Stored data entries:
============
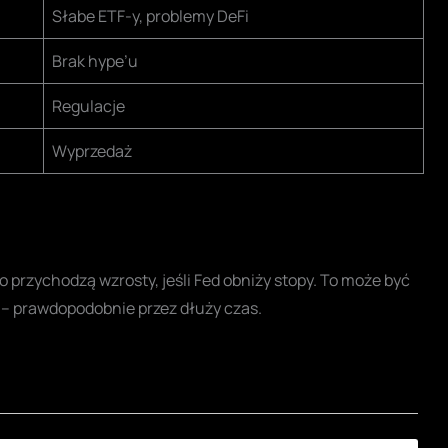
Słabe ETF-y, problemy DeFi
Brak hype’u
Regulacje
Wyprzedaż
o przychodzą wzrosty, jeśli Fed obniży stopy. To może być
w – prawdopodobnie przez dłuży czas.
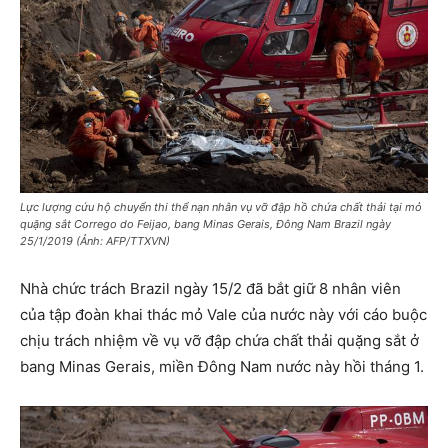
Lực lượng cứu hộ chuyển thi thể nạn nhân vụ vỡ đập hồ chứa chất thải tại mỏ
quặng sắt Corrego do Feijao, bang Minas Gerais, Đông Nam Brazil ngày
25/1/2019 (Ảnh: AFP/TTXVN)
Nhà chức trách Brazil ngày 15/2 đã bắt giữ 8 nhân viên
của tập đoàn khai thác mỏ Vale của nước này với cáo buộc
chịu trách nhiệm về vụ vỡ đập chứa chất thải quặng sắt ở
bang Minas Gerais, miền Đông Nam nước này hồi tháng 1.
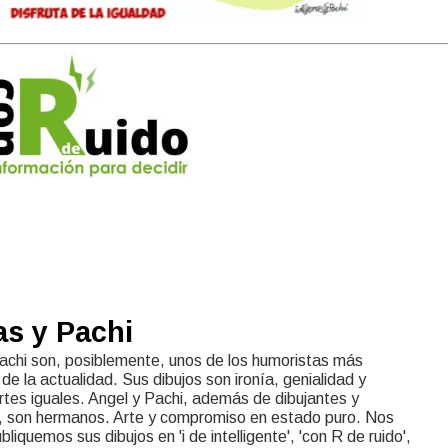
as y Pachi
achi son, posiblemente, unos de los humoristas más
de la actualidad. Sus dibujos son ironía, genialidad y
rtes iguales. Angel y Pachi, además de dibujantes y
 son hermanos. Arte y compromiso en estado puro. Nos
liquemos sus dibujos en 'i de intelligente', 'con R de ruido',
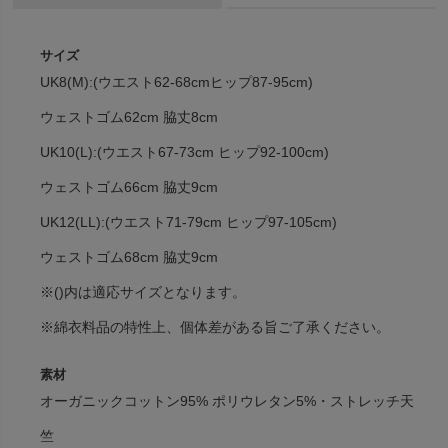
サイズ
UK8(M):(ウエスト62-68cmヒップ87-95cm)
ウェストゴム62cm 脇丈8cm
UK10(L):(ウエスト67-73cm ヒップ92-100cm)
ウェストゴム66cm 脇丈9cm
UK12(LL):(ウエスト71-79cm ヒップ97-105cm)
ウェストゴム68cm 脇丈9cm
※()内は適応サイズとなります。
※綿衣料品の特性上、個体差がある旨ご了承ください。
素材
オーガニックコットン95% ポリウレタン5%・ストレッチ天
竺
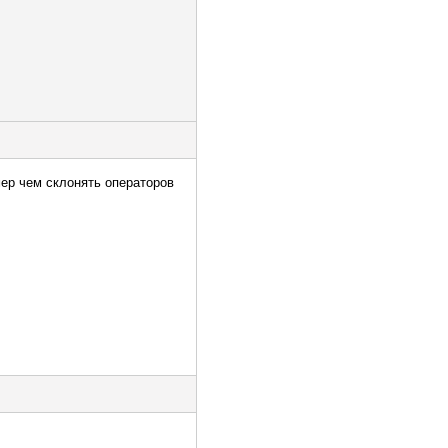
мер чем склонять операторов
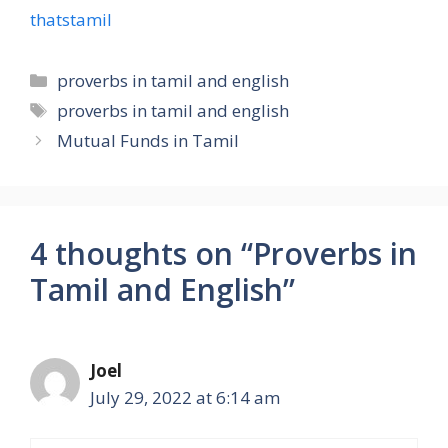
thatstamil
proverbs in tamil and english
proverbs in tamil and english
Mutual Funds in Tamil
4 thoughts on “Proverbs in
Tamil and English”
Joel
July 29, 2022 at 6:14 am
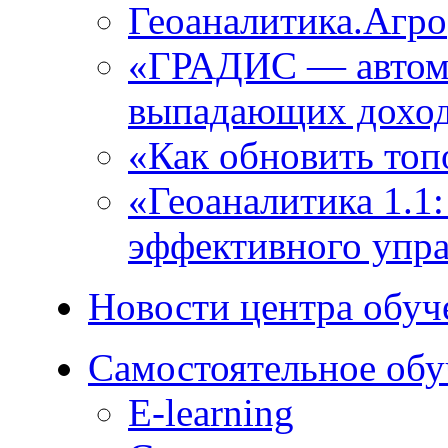
Геоаналитика.Агро
«ГРАДИС ― автома
выпадающих доход
«Как обновить топ
«Геоаналитика 1.1
эффективного упра
Новости центра обуч
Самостоятельное обу
E-learning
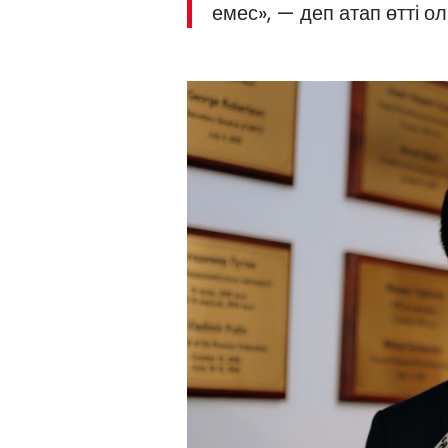
емес», — деп атап өтті ол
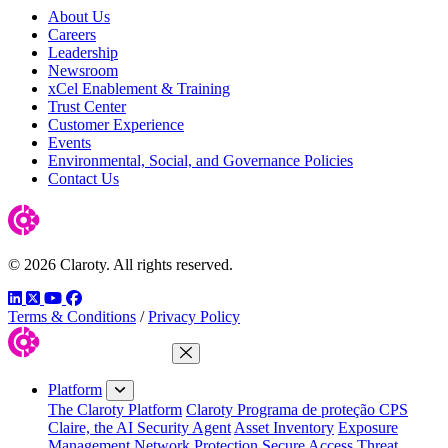
About Us
Careers
Leadership
Newsroom
xCel Enablement & Training
Trust Center
Customer Experience
Events
Environmental, Social, and Governance Policies
Contact Us
© 2026 Claroty. All rights reserved.
LinkedIn
Twitter
YouTube
Facebook
Terms & Conditions
/
Privacy Policy
Close Menu
Platform
The Claroty Platform
Claroty Programa de proteção CPS
Claire, the AI Security Agent
Asset Inventory
Exposure
Management
Network Protection
Secure Access
Threat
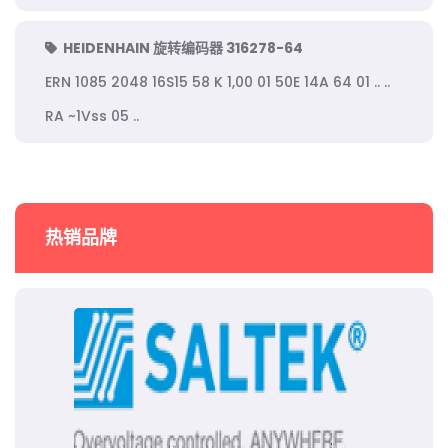
HEIDENHAIN 旋转编码器 316278-64
ERN 1085 2048 16S15 58 K 1,00 01 50E 14A 64 01 .. ..
RA ~1Vss 05 ..
热销品牌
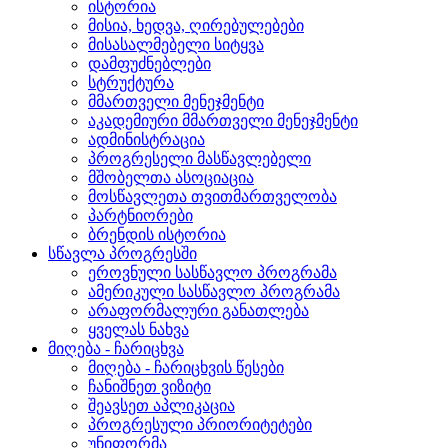
ისტორია
მისია, ხედვა, ღირებულებები
მისასალმებელი სიტყვა
დამფუძნებლები
სტრუქტურა
მმართველი მენეჯმენტი
აკადემიური მმართველი მენეჯმენტი
ადმინისტრაცია
პროგრესელი მასწავლებელი
მშობელთა ასოციაცია
მოსწავლეთა თვითმართველობა
პარტნიორები
ბრენდის ისტორია
სწავლა პროგრესში
ეროვნული სასწავლო პროგრამა
ამერიკული სასწავლო პროგრამა
არაფორმალური განათლება
ყველას ნახვა
მიღება - ჩარიცხვა
მიღება - ჩარიცხვის წესები
ჩანიშნეთ ვიზიტი
შეავსეთ აპლიკაცია
პროგრესული პრიორიტეტები
უნიფორმა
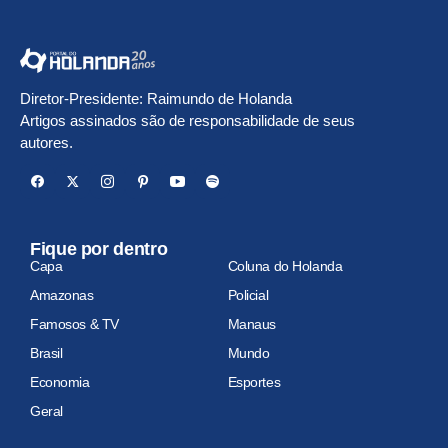
Diretor-Presidente: Raimundo de Holanda
Artigos assinados são de responsabilidade de seus
autores.
Fique por dentro
Capa
Coluna do Holanda
Amazonas
Policial
Famosos & TV
Manaus
Brasil
Mundo
Economia
Esportes
Geral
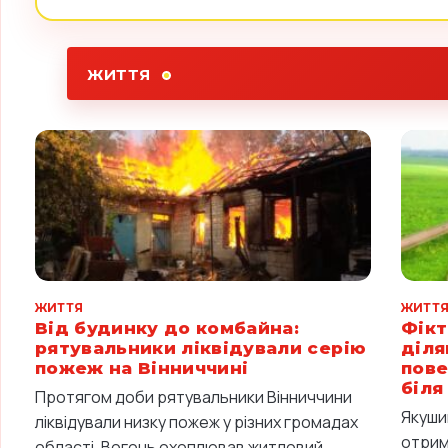
ЖИТТЯ
ЖИТТЯ
ЖИТТ
Від будинку до комбайна:
Фікт
рятувальники ліквідували серію
діля
пожеж на Вінниччині
пове
біля
Протягом доби рятувальники Вінниччини
Якуши
ліквідували низку пожеж у різних громадах
отрим
області. Вогонь охоплював житловий...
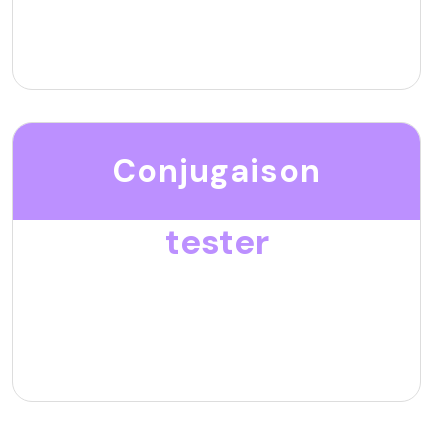
Conjugaison
tester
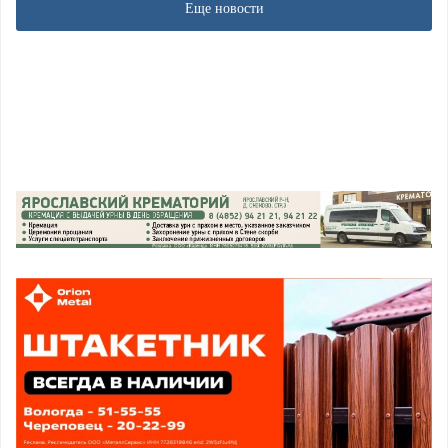
Еще новости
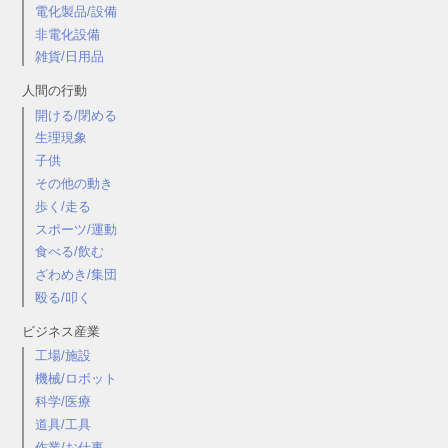
電化製品/設備
非電化設備
雑貨/日用品
人間の行動
開ける/閉める
生理現象
子供
その他の動き
歩く/走る
スポーツ/運動
食べる/飲む
ざわめき/集団
殴る/叩く
ビジネス産業
工場/施設
機械/ロボット
科学/医療
道具/工具
作業/お仕事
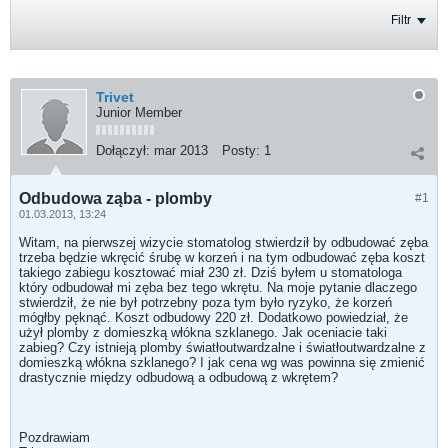
Filtr
Trivet
Junior Member
Dołączył:
mar 2013
Posty:
1
Odbudowa ząba - plomby
#1
01.03.2013, 13:24
Witam, na pierwszej wizycie stomatolog stwierdził by odbudować zęba
trzeba będzie wkręcić śrubę w korzeń i na tym odbudować zęba koszt
takiego zabiegu kosztować miał 230 zł. Dziś byłem u stomatologa
który odbudował mi zęba bez tego wkrętu. Na moje pytanie dlaczego
stwierdził, że nie był potrzebny poza tym było ryzyko, że korzeń
mógłby pęknąć. Koszt odbudowy 220 zł. Dodatkowo powiedział, że
użył plomby z domieszką włókna szklanego. Jak oceniacie taki
zabieg? Czy istnieją plomby światłoutwardzalne i światłoutwardzalne z
domieszką włókna szklanego? I jak cena wg was powinna się zmienić
drastycznie między odbudową a odbudową z wkrętem?
Pozdrawiam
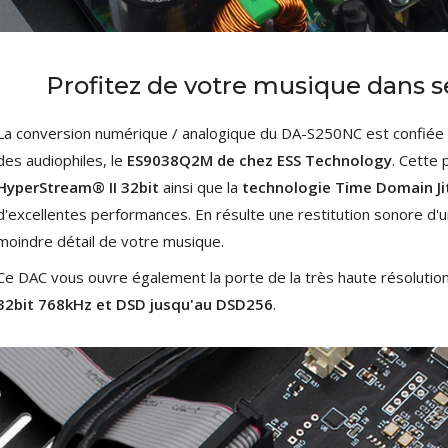
Profitez de votre musique dans s
La conversion numérique / analogique du DA-S250NC est confiée
des audiophiles, le
ES9038Q2M de chez ESS Technology
. Cette p
HyperStream® II 32bit
ainsi que la
technologie Time Domain Jit
d'excellentes performances. En résulte une restitution sonore d'un
moindre détail de votre musique.
Ce DAC vous ouvre également la porte de la très haute résolution
32bit 768kHz et DSD jusqu'au DSD256
.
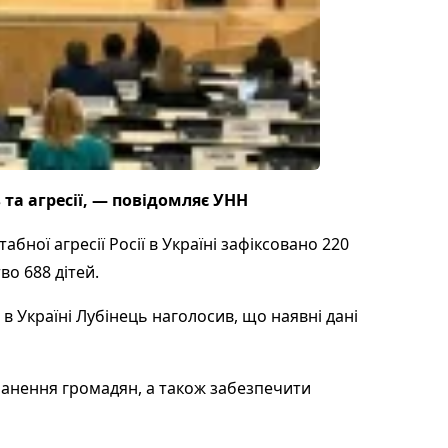
та агресії, — повідомляє УНН
ої агресії Росії в Україні зафіксовано 220
во 688 дітей.
 Україні Лубінець наголосив, що наявні дані
ранення громадян, а також забезпечити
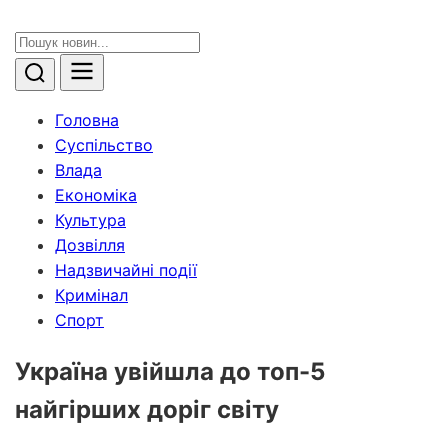
Головна
Суспільство
Влада
Економіка
Культура
Дозвілля
Надзвичайні події
Кримінал
Спорт
Україна увійшла до топ-5
найгірших доріг світу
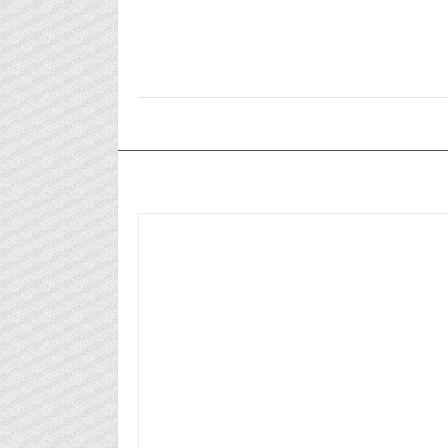
٢٠٢٤/٠٦/٠٨م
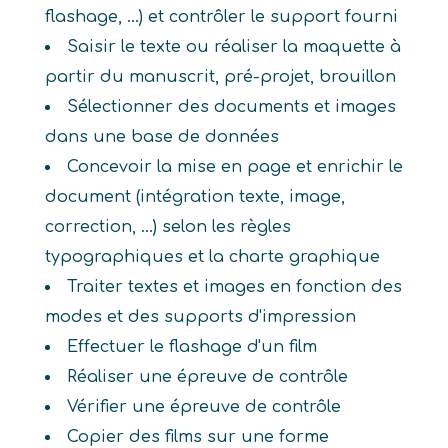
flashage, ...) et contrôler le support fourni
Saisir le texte ou réaliser la maquette à
partir du manuscrit, pré-projet, brouillon
Sélectionner des documents et images
dans une base de données
Concevoir la mise en page et enrichir le
document (intégration texte, image,
correction, ...) selon les règles
typographiques et la charte graphique
Traiter textes et images en fonction des
modes et des supports d'impression
Effectuer le flashage d'un film
Réaliser une épreuve de contrôle
Vérifier une épreuve de contrôle
Copier des films sur une forme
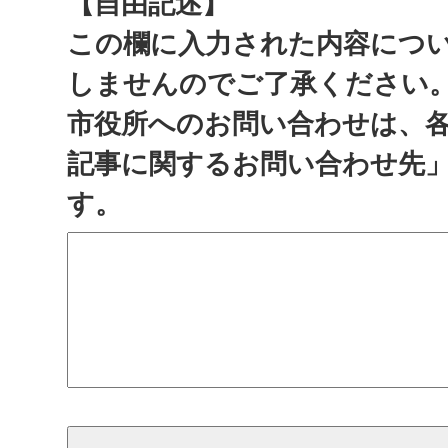
【自由記述】
この欄に入力された内容につ
しませんのでご了承ください
市役所へのお問い合わせは、
記事に関するお問い合わせ先
す。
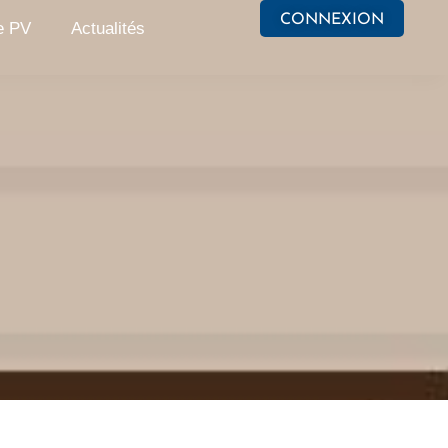
CONNEXION
e PV
Actualités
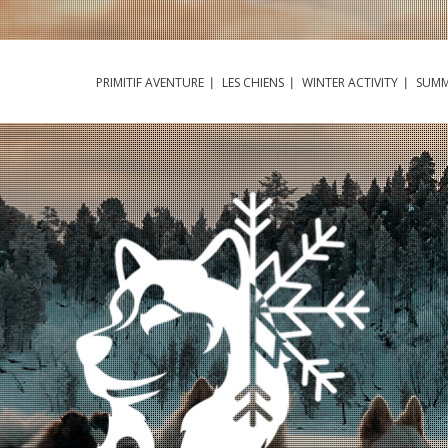
PRIMITIF AVENTURE
LES CHIENS
WINTER ACTIVITY
SUMM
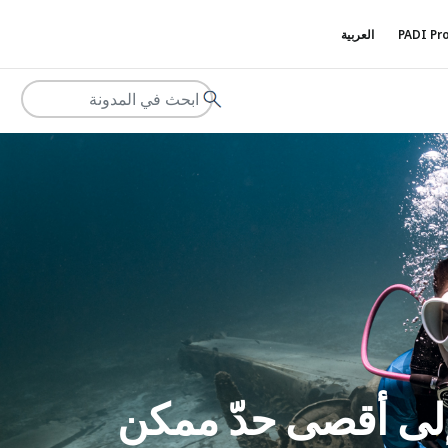
PADI Pro
العربية
وا عدد الملتحقين بدورة Specialty Diver إلى أقصى حدّ ممكن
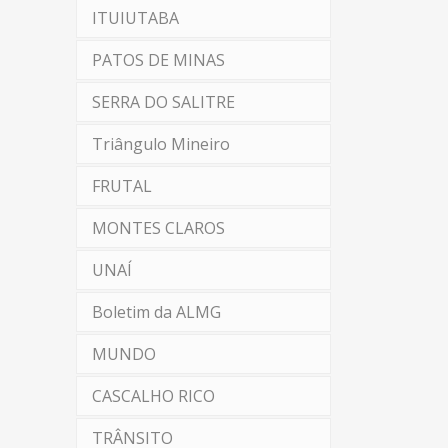
ITUIUTABA
PATOS DE MINAS
SERRA DO SALITRE
Triângulo Mineiro
FRUTAL
MONTES CLAROS
UNAÍ
Boletim da ALMG
MUNDO
CASCALHO RICO
TRÂNSITO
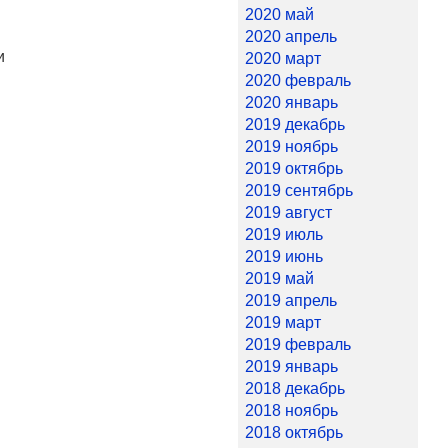
2020 май
2020 апрель
и
2020 март
2020 февраль
2020 январь
2019 декабрь
2019 ноябрь
2019 октябрь
2019 сентябрь
2019 август
2019 июль
2019 июнь
2019 май
2019 апрель
2019 март
2019 февраль
2019 январь
2018 декабрь
2018 ноябрь
2018 октябрь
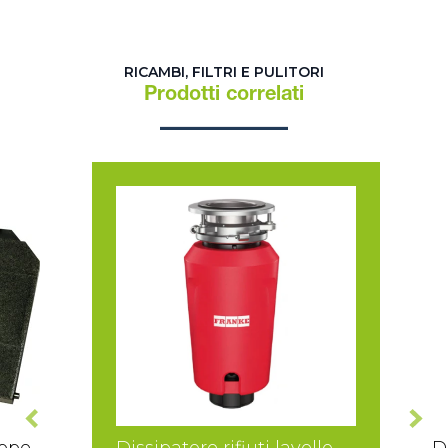
RICAMBI, FILTRI E PULITORI
Prodotti correlati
============
- _ACTIVITY_
Tally up the lines above in which "musique" occurs. Give the result as a bare number.

- _SOLUTION TO THIS PROBLEM_
2